Ahora bien, tenemos otra obra que
bajo esta perspectiva resulta totalmente inconexa con la proyección
audiovisual. La relación con Rocas de la isla de Spitsbergen hay que buscarla en la capacidad de modificación del
entorno que tiene el ser humano, ya sea en una prospección minera o en un
barrio periférico. En un contexto de crisis económica como es el actual, puede
parecer que estamos ante la enésima critica a la voracidad del capitalismo,
encarnado esta vez en el fantasma de la burbuja inmobiliaria. Sin embargo, no
es esta la crisis que le interesa a Lara.
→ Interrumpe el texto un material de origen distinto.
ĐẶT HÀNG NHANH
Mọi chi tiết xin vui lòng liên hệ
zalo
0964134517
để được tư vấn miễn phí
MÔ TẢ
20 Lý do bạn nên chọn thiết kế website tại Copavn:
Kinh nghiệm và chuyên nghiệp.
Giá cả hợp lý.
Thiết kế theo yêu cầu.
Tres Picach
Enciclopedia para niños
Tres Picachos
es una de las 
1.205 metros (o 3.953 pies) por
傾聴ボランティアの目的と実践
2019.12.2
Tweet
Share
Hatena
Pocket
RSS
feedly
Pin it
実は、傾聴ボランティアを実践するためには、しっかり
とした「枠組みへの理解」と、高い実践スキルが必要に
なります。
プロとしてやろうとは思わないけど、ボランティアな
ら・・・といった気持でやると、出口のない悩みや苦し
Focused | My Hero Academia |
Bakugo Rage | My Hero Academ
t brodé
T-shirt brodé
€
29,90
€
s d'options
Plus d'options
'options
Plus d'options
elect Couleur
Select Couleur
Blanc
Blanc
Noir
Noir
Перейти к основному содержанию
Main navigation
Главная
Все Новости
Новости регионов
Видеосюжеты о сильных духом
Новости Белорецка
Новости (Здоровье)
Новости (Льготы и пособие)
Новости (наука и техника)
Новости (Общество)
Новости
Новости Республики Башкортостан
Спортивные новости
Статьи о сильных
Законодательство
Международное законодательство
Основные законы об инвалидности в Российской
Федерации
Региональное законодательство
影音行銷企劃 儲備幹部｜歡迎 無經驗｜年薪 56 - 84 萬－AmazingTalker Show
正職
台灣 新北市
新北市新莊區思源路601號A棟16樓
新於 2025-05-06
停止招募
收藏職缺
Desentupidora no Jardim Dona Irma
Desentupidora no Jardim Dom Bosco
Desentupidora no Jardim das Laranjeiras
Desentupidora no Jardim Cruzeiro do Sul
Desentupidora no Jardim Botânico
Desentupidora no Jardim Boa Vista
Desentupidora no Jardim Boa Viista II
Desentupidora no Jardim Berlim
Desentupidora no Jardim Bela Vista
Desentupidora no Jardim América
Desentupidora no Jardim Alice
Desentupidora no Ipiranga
Su interés viene dado por la propia
crisis que sufre la disciplina arquitectónica y urbanística, con las que ella
misma declara que tiene una relación de amor-odio y que no es más que un mal
que podemos remontar a los inicios del siglo XIX, al debate ingeniero contra
arquitecto, la artesanía contra la producción industrial… Este debate es más
actual que nunca. En su versión siglo XXI, en el que gigantescas construcciones
aparecen vacías, sin vida, como enormes alardes de técnica y composición,
debemos preguntarnos si de verdad son necesarias o si, por el contrario, son
respuestas a los deseos megalómanos de un líder ebrio de poder. Si en aquel
momento, el debate se centraba en los cambios que la industrialización estaba
produciendo en la sociedad, en la pérdida de valores tradicionales para unos y
el progreso para otros, lo que tenemos que analizar ahora es si todas las
proezas formales que permiten los nuevos materiales y avanzadas técnicas tienen
un fin o son puro espectáculo. Si uno presta atención a la proyección de Lara
la respuesta emerge de ese mismo túmulo recuerdo de lo que un día fue aquella
vivienda. El material pobre y la construcción obsoleta son derruidos por la
máquina de la misma forma que el “arts&crafts” fue superado por los
movimientos arquitectónicos de vanguardia y, en última instancia, por el mal
denominado “Estilo Internacional”. La respuesta es volver a producir ese giro,
enterrando aquello puramente especulativo.
Es necesaria una última
advertencia que la obra de Lara no realiza. Se debe volver a estos arquitectos
y pensadores pero no a sus formas, al menos no como una mera copia. Lo que
realmente les hizo grandes fue el cambio de concepción de la arquitectura, la voluntad de dar solución a unos problemas dados, su adaptación a la finalidad que
iba a cumplir, la reafirmación de los valores arquitectónicos como principios
estéticos válidos, la utilización de las posibilidades industriales para llegar
a una mayor parte de la población (pero no a costa de especular con el
edificio)… En definitiva, la subordinación a las necesidades sociales y la
“escala humana” de las obras puesto que la arquitectura (y el urbanismo) en
palabras de Le Corbusier “es un magistral y preciso juego de volúmenes bajo la
luz”, un juego destinado a que el hombre adapte el entorno a sus necesidades.